Clean your tools — Good plant hygiene goes a long way in keeping HVX out of your garden. Leave your hosta leaves on the plant and don’t cut the scapes. If you must cut or divide the plant, sanitize your tools after use. In her Fine Gardening article, Bonnie Blanchette suggests using a 10% bleach solution on tools after working on each plant. For more in-depth information on proper tool cleaning as well as digging an infected plant, Chris Wilson of Hallson Gardens offers a helpful thread on the Hallson Forum.

Test your plants — If you suspect you have an infected plant or you just want peace-of-mind, get your hosta tested. University labs offer testing at various prices. If you prefer, order test strips from Agdia (links found a the end of this article). If the plant shows symptoms of the virus, take a picture and post it on the Dave’s Garden Hosta Forum, or at the Hallson Gardens forum.

Throw out infected plants — Remove any infected plants and let them dry out and die, then straight to the garbage. Disinfect your tools and hands before working with any other hosta. Wait a few weeks until any leftover roots in the soil have dried up and died before you replant a hosta in the same location.

Buy from reputable sources — If possible, only buy from specialty hosta growers or at least a high-end nursery. Don’t be afraid to ask them about their knowledge of HVX. Are they knowledgeable and aware of the virus or are their answers vague and uncertain?

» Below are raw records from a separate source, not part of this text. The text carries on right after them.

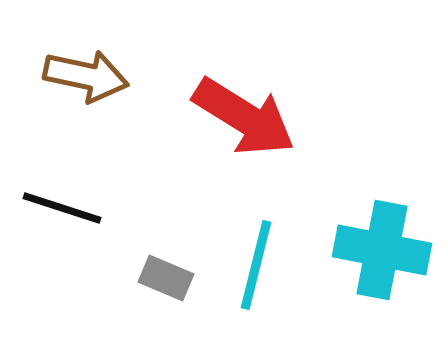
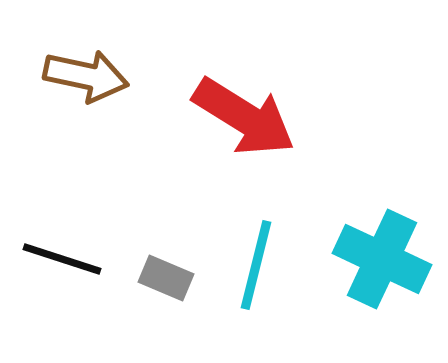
black line: moved 51 px down
cyan cross: moved 9 px down; rotated 14 degrees clockwise
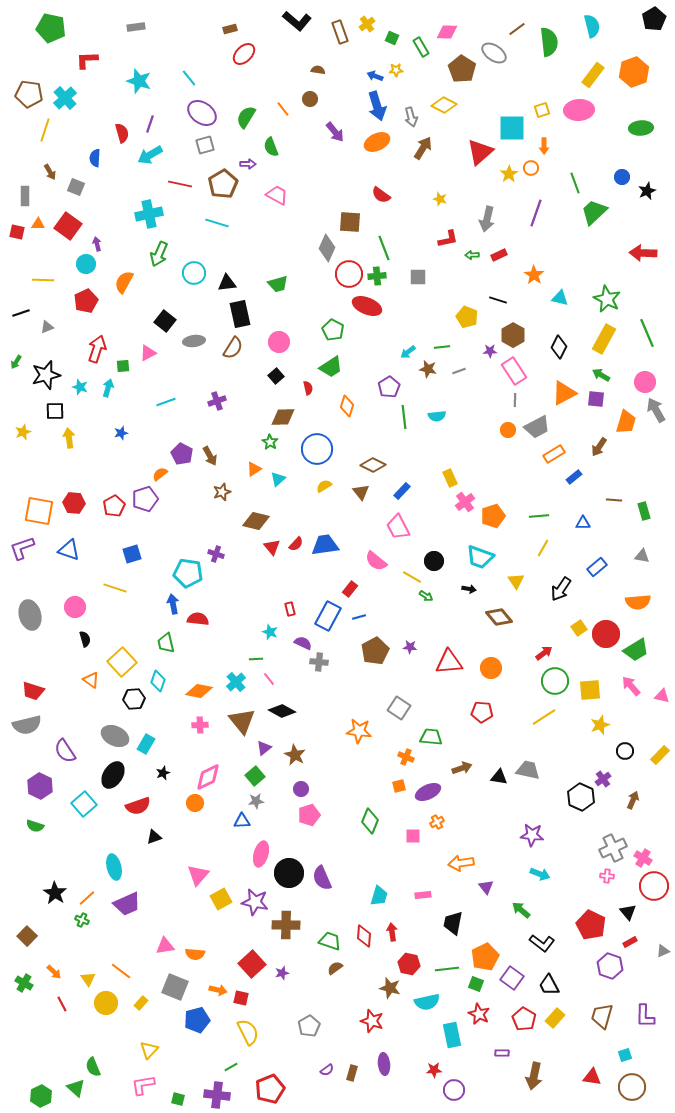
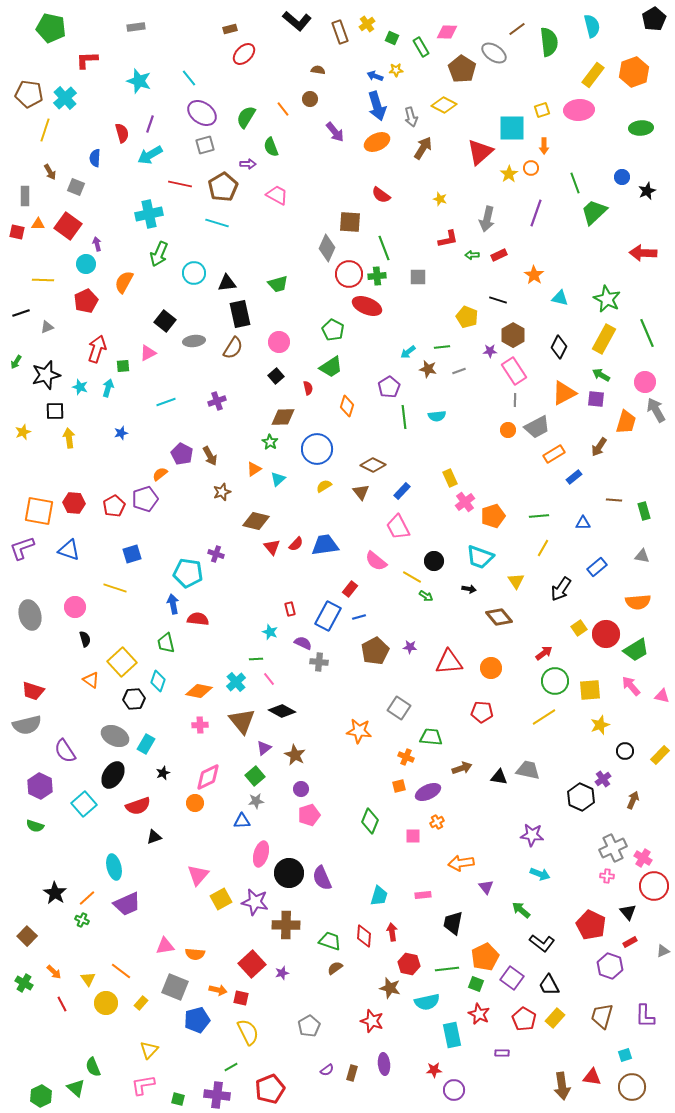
brown pentagon at (223, 184): moved 3 px down
brown arrow at (534, 1076): moved 28 px right, 10 px down; rotated 20 degrees counterclockwise
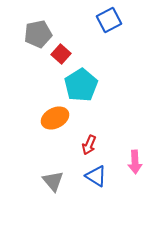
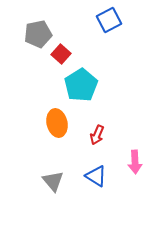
orange ellipse: moved 2 px right, 5 px down; rotated 76 degrees counterclockwise
red arrow: moved 8 px right, 10 px up
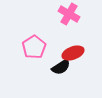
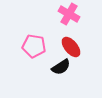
pink pentagon: moved 1 px up; rotated 30 degrees counterclockwise
red ellipse: moved 2 px left, 6 px up; rotated 70 degrees clockwise
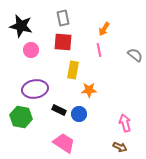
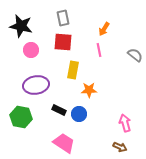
purple ellipse: moved 1 px right, 4 px up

Buy from big-box retailers at your own risk! While discount prices might be attractive, think of how much money you might spend replacing your entire collection.

Avoid trades — You might consider halting hosta trading until a later date. If you know your “tradee,” discuss the HVX threat before you proceed. Talk over details such as how long you or they have had the plant, what kind of plant hygiene you practice, etc.

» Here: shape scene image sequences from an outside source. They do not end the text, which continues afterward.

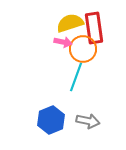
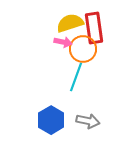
blue hexagon: rotated 8 degrees counterclockwise
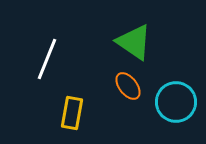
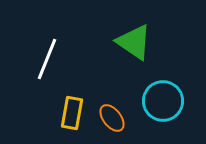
orange ellipse: moved 16 px left, 32 px down
cyan circle: moved 13 px left, 1 px up
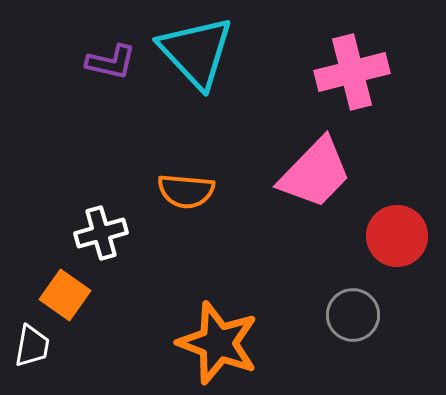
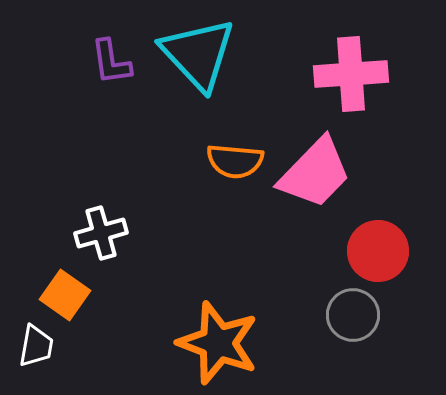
cyan triangle: moved 2 px right, 2 px down
purple L-shape: rotated 69 degrees clockwise
pink cross: moved 1 px left, 2 px down; rotated 10 degrees clockwise
orange semicircle: moved 49 px right, 30 px up
red circle: moved 19 px left, 15 px down
white trapezoid: moved 4 px right
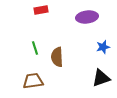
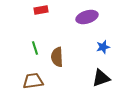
purple ellipse: rotated 10 degrees counterclockwise
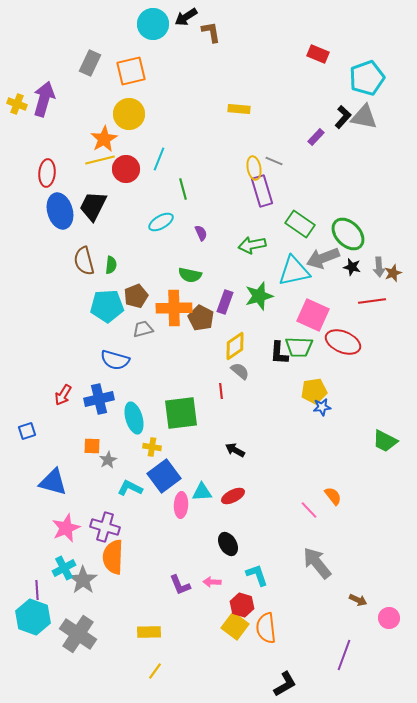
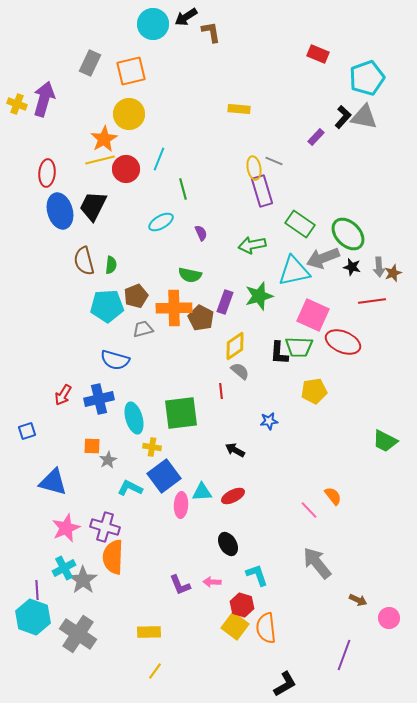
blue star at (322, 407): moved 53 px left, 14 px down
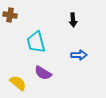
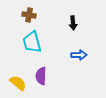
brown cross: moved 19 px right
black arrow: moved 3 px down
cyan trapezoid: moved 4 px left
purple semicircle: moved 2 px left, 3 px down; rotated 60 degrees clockwise
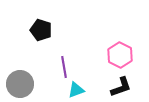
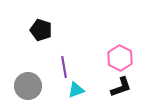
pink hexagon: moved 3 px down
gray circle: moved 8 px right, 2 px down
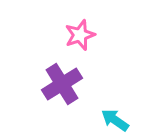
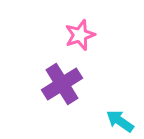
cyan arrow: moved 5 px right, 1 px down
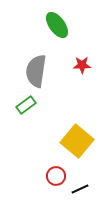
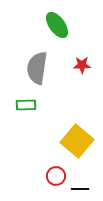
gray semicircle: moved 1 px right, 3 px up
green rectangle: rotated 36 degrees clockwise
black line: rotated 24 degrees clockwise
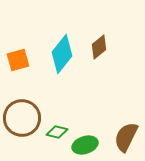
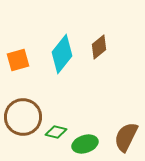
brown circle: moved 1 px right, 1 px up
green diamond: moved 1 px left
green ellipse: moved 1 px up
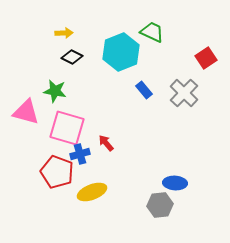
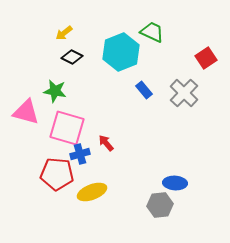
yellow arrow: rotated 144 degrees clockwise
red pentagon: moved 2 px down; rotated 16 degrees counterclockwise
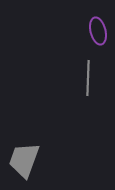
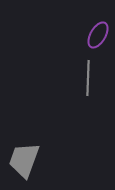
purple ellipse: moved 4 px down; rotated 44 degrees clockwise
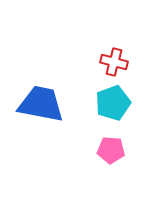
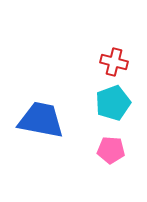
blue trapezoid: moved 16 px down
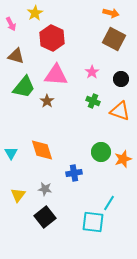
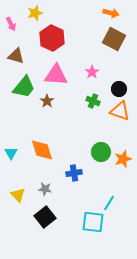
yellow star: rotated 14 degrees clockwise
black circle: moved 2 px left, 10 px down
yellow triangle: rotated 21 degrees counterclockwise
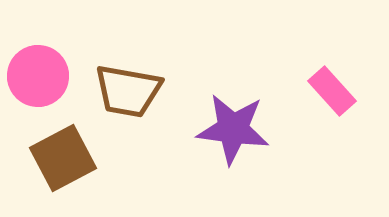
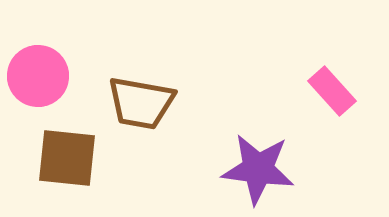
brown trapezoid: moved 13 px right, 12 px down
purple star: moved 25 px right, 40 px down
brown square: moved 4 px right; rotated 34 degrees clockwise
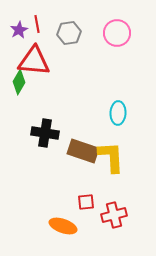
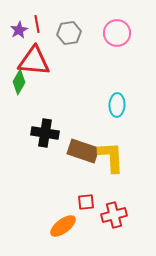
cyan ellipse: moved 1 px left, 8 px up
orange ellipse: rotated 56 degrees counterclockwise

Monitor your plants — Keep an eye on your hosta plants even if you have had them for a few years. Monitoring them in this fashion will help you look for other symptoms of disease such as foliar nematodes. Tony Avent from Plant Delights Nursery reminds us, “Foliar nematodes on hosta are a far worse problem than [the] virus will ever be.” One reason to fear foliar nematodes is that the parasites can spread to other hosta within a six-foot range of an infected plant. With an infected HVX hosta, two plants can grow side by side and not be subject to the other’s HVX. In fact, if you have a nematode-infested plant, AHS recommends that you destroy not only that plant, but all hosta in a three- to four-foot radius. I guess I’d rather be destroying one HVX plant than so many others near a nematode infestation.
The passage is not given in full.